Extracted entries: Begin

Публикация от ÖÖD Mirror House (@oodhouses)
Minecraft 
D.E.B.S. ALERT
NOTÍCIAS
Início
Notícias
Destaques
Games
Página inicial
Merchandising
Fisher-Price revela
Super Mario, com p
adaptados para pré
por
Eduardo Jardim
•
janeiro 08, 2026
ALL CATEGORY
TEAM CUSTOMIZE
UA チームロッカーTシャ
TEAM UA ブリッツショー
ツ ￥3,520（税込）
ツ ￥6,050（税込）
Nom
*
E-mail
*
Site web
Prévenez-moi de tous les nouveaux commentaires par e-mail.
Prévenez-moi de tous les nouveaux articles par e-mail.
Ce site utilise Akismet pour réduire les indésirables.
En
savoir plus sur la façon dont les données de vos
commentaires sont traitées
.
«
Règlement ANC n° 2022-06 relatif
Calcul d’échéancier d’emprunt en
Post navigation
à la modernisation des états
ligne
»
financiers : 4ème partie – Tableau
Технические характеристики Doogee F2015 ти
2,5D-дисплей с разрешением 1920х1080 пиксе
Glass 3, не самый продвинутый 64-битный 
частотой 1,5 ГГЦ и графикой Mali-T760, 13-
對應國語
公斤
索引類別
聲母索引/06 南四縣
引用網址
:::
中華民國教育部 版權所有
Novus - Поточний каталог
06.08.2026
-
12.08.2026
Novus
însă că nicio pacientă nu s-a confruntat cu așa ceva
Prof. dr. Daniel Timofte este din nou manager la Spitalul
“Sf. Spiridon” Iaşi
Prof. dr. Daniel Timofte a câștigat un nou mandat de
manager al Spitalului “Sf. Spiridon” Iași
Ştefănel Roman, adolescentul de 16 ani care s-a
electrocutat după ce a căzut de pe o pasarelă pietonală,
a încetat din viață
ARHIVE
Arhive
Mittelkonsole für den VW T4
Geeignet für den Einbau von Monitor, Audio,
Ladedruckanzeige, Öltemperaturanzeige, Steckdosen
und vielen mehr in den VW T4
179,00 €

Extracted entries: End

## Exercise details
Nothing should be left out when the listing is retyped exactly.

## Task result
Публикация от ÖÖD Mirror House (@oodhouses)
Minecraft 
D.E.B.S. ALERT
NOTÍCIAS
Início
Notícias
Destaques
Games
Página inicial
Merchandising
Fisher-Price revela
Super Mario, com p
adaptados para pré
por
Eduardo Jardim
•
janeiro 08, 2026
ALL CATEGORY
TEAM CUSTOMIZE
UA チームロッカーTシャ
TEAM UA ブリッツショー
ツ ￥3,520（税込）
ツ ￥6,050（税込）
Nom
*
E-mail
*
Site web
Prévenez-moi de tous les nouveaux commentaires par e-mail.
Prévenez-moi de tous les nouveaux articles par e-mail.
Ce site utilise Akismet pour réduire les indésirables.
En
savoir plus sur la façon dont les données de vos
commentaires sont traitées
.
«
Règlement ANC n° 2022-06 relatif
Calcul d’échéancier d’emprunt en
Post navigation
à la modernisation des états
ligne
»
financiers : 4ème partie – Tableau
Технические характеристики Doogee F2015 ти
2,5D-дисплей с разрешением 1920х1080 пиксе
Glass 3, не самый продвинутый 64-битный 
частотой 1,5 ГГЦ и графикой Mali-T760, 13-
對應國語
公斤
索引類別
聲母索引/06 南四縣
引用網址
:::
中華民國教育部 版權所有
Novus - Поточний каталог
06.08.2026
-
12.08.2026
Novus
însă că nicio pacientă nu s-a confruntat cu așa ceva
Prof. dr. Daniel Timofte este din nou manager la Spitalul
“Sf. Spiridon” Iaşi
Prof. dr. Daniel Timofte a câștigat un nou mandat de
manager al Spitalului “Sf. Spiridon” Iași
Ştefănel Roman, adolescentul de 16 ani care s-a
electrocutat după ce a căzut de pe o pasarelă pietonală,
a încetat din viață
ARHIVE
Arhive
Mittelkonsole für den VW T4
Geeignet für den Einbau von Monitor, Audio,
Ladedruckanzeige, Öltemperaturanzeige, Steckdosen
und vielen mehr in den VW T4
179,00 €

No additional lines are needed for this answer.